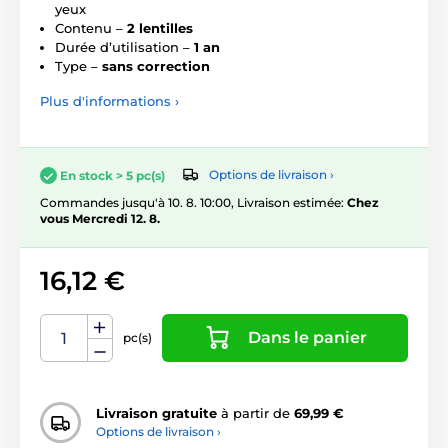
yeux
Contenu –
2 lentilles
Durée d’utilisation –
1 an
Type –
sans correction
Plus d'informations ›
Options de livraison ›
En stock > 5 pc(s)
Commandes jusqu'à 10. 8. 10:00, Livraison estimée:
Chez
vous Mercredi 12. 8.
16,12 €
Dans le panier
pc(s)
Livraison gratuite
à partir de
69,99 €
Options de livraison ›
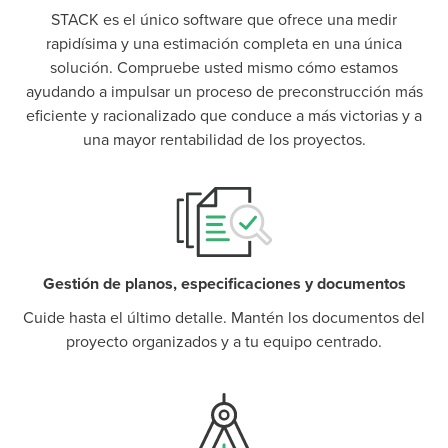
P
D
F
STACK es el único software que ofrece una medir
TIF
F
rapidísima y una estimación completa en una única
solución. Compruebe usted mismo cómo estamos
ayudando a impulsar un proceso de preconstrucción más
eficiente y racionalizado que conduce a más victorias y a
una mayor rentabilidad de los proyectos.
Gestión de planos, especificaciones y documentos
Cuide hasta el último detalle. Mantén los documentos del
proyecto organizados y a tu equipo centrado.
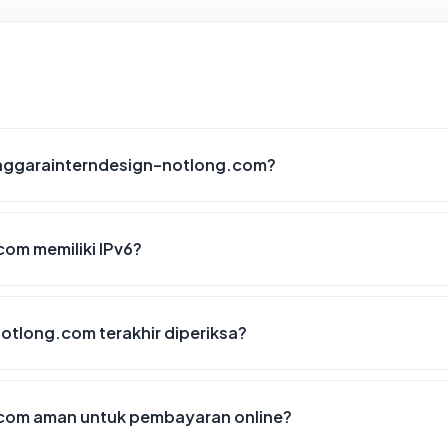
anggarainterndesign-notlong.com?
om memiliki IPv6?
otlong.com terakhir diperiksa?
com aman untuk pembayaran online?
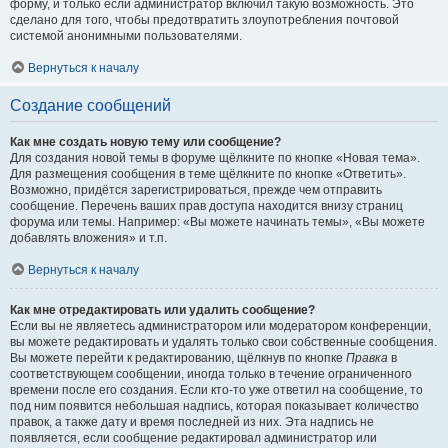
форму, и только если администратор включил такую возможность. Это
сделано для того, чтобы предотвратить злоупотребления почтовой
системой анонимными пользователями.
Вернуться к началу
Создание сообщений
Как мне создать новую тему или сообщение?
Для создания новой темы в форуме щёлкните по кнопке «Новая тема».
Для размещения сообщения в теме щёлкните по кнопке «Ответить».
Возможно, придётся зарегистрироваться, прежде чем отправить
сообщение. Перечень ваших прав доступа находится внизу страниц
форума или темы. Например: «Вы можете начинать темы», «Вы можете
добавлять вложения» и т.п.
Вернуться к началу
Как мне отредактировать или удалить сообщение?
Если вы не являетесь администратором или модератором конференции,
вы можете редактировать и удалять только свои собственные сообщения.
Вы можете перейти к редактированию, щёлкнув по кнопке
Правка
в
соответствующем сообщении, иногда только в течение ограниченного
времени после его создания. Если кто-то уже ответил на сообщение, то
под ним появится небольшая надпись, которая показывает количество
правок, а также дату и время последней из них. Эта надпись не
появляется, если сообщение редактировал администратор или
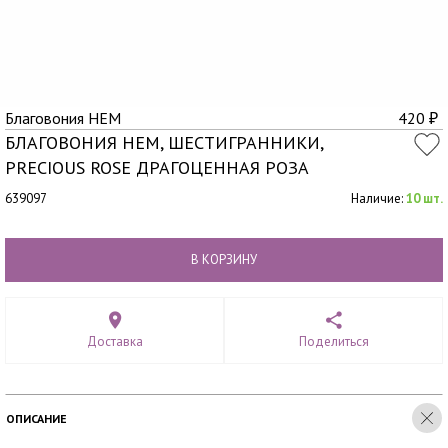
Благовония HEM
420
₽
БЛАГОВОНИЯ HEM, ШЕСТИГРАННИКИ,
PRECIOUS ROSE ДРАГОЦЕННАЯ РОЗА
639097
Наличие:
10 шт.
В КОРЗИНУ
Доставка
Поделиться
ОПИСАНИЕ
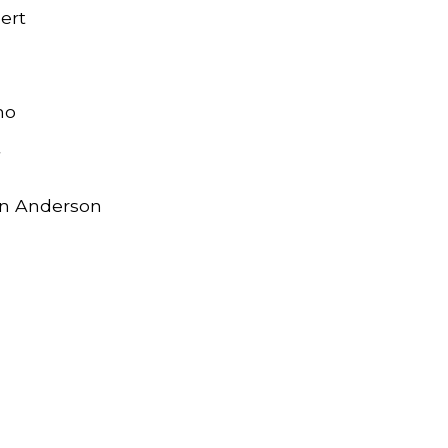
ert
no
vin Anderson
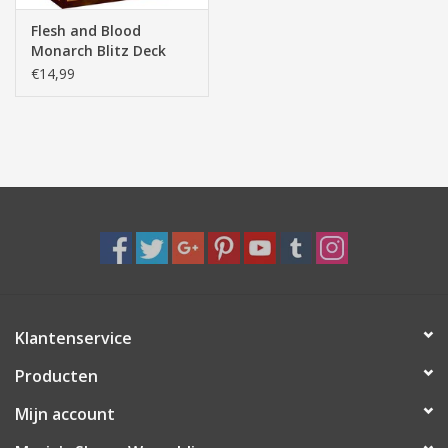
Flesh and Blood
Monarch Blitz Deck
Chane TCG
€14,99
Klantenservice
Producten
Mijn account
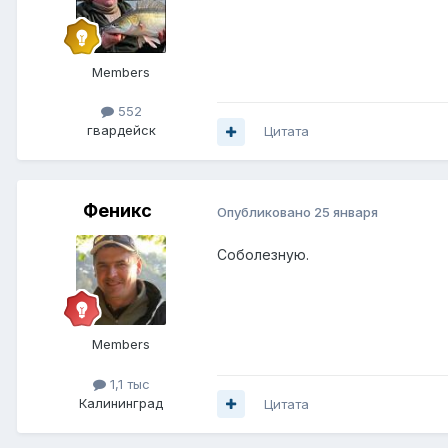
Members
552
гвардейск
Цитата
Феникс
Опубликовано
25 января
Соболезную.
Members
1,1 тыс
Калининград
Цитата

++++++++++

__TASK INSTRUCTIONS__
Copy out the whole listing word for word, except for any picture it includes.

__SOLUTION TO THE EXERCISE__
yeux
Contenu –
2 lentilles
Durée d’utilisation –
1 an
Type –
sans correction
Plus d'informations ›
Options de livraison ›
En stock > 5 pc(s)
Commandes jusqu'à 10. 8. 10:00, Livraison estimée:
Chez
vous Mercredi 12. 8.
16,12 €
Dans le panier
pc(s)
Livraison gratuite
à partir de
69,99 €
Options de livraison ›
P
D
F
STACK es el único software que ofrece una medir
TIF
F
rapidísima y una estimación completa en una única
solución. Compruebe usted mismo cómo estamos
ayudando a impulsar un proceso de preconstrucción más
eficiente y racionalizado que conduce a más victorias y a
una mayor rentabilidad de los proyectos.
Gestión de planos, especificaciones y documentos
Cuide hasta el último detalle. Mantén los documentos del
proyecto organizados y a tu equipo centrado.
anggarainterndesign-notlong.com?
om memiliki IPv6?
otlong.com terakhir diperiksa?
com aman untuk pembayaran online?
форму, и только если администратор включил такую возможность. Это
сделано для того, чтобы предотвратить злоупотребления почтовой
системой анонимными пользователями.
Вернуться к началу
Создание сообщений
Как мне создать новую тему или сообщение?
Для создания новой темы в форуме щёлкните по кнопке «Новая тема».
Для размещения сообщения в теме щёлкните по кнопке «Ответить».
Возможно, придётся зарегистрироваться, прежде чем отправить
сообщение. Перечень ваших прав доступа находится внизу страниц
форума или темы. Например: «Вы можете начинать темы», «Вы можете
добавлять вложения» и т.п.
Вернуться к началу
Как мне отредактировать или удалить сообщение?
Если вы не являетесь администратором или модератором конференции,
вы можете редактировать и удалять только свои собственные сообщения.
Вы можете перейти к редактированию, щёлкнув по кнопке
Правка
в
соответствующем сообщении, иногда только в течение ограниченного
времени после его создания. Если кто-то уже ответил на сообщение, то
под ним появится небольшая надпись, которая показывает количество
правок, а также дату и время последней из них. Эта надпись не
появляется, если сообщение редактировал администратор или
Благовония HEM
420
₽
БЛАГОВОНИЯ HEM, ШЕСТИГРАННИКИ,
PRECIOUS ROSE ДРАГОЦЕННАЯ РОЗА
639097
Наличие:
10 шт.
В КОРЗИНУ
Доставка
Поделиться
ОПИСАНИЕ
ert
no
vin Anderson
Flesh and Blood
Monarch Blitz Deck
Chane TCG
€14,99
Klantenservice
Producten
Mijn account
Members
552
гвардейск
Цитата
Феникс
Опубликовано
25 января
Соболезную.
Members
1,1 тыс
Калининград
Цитата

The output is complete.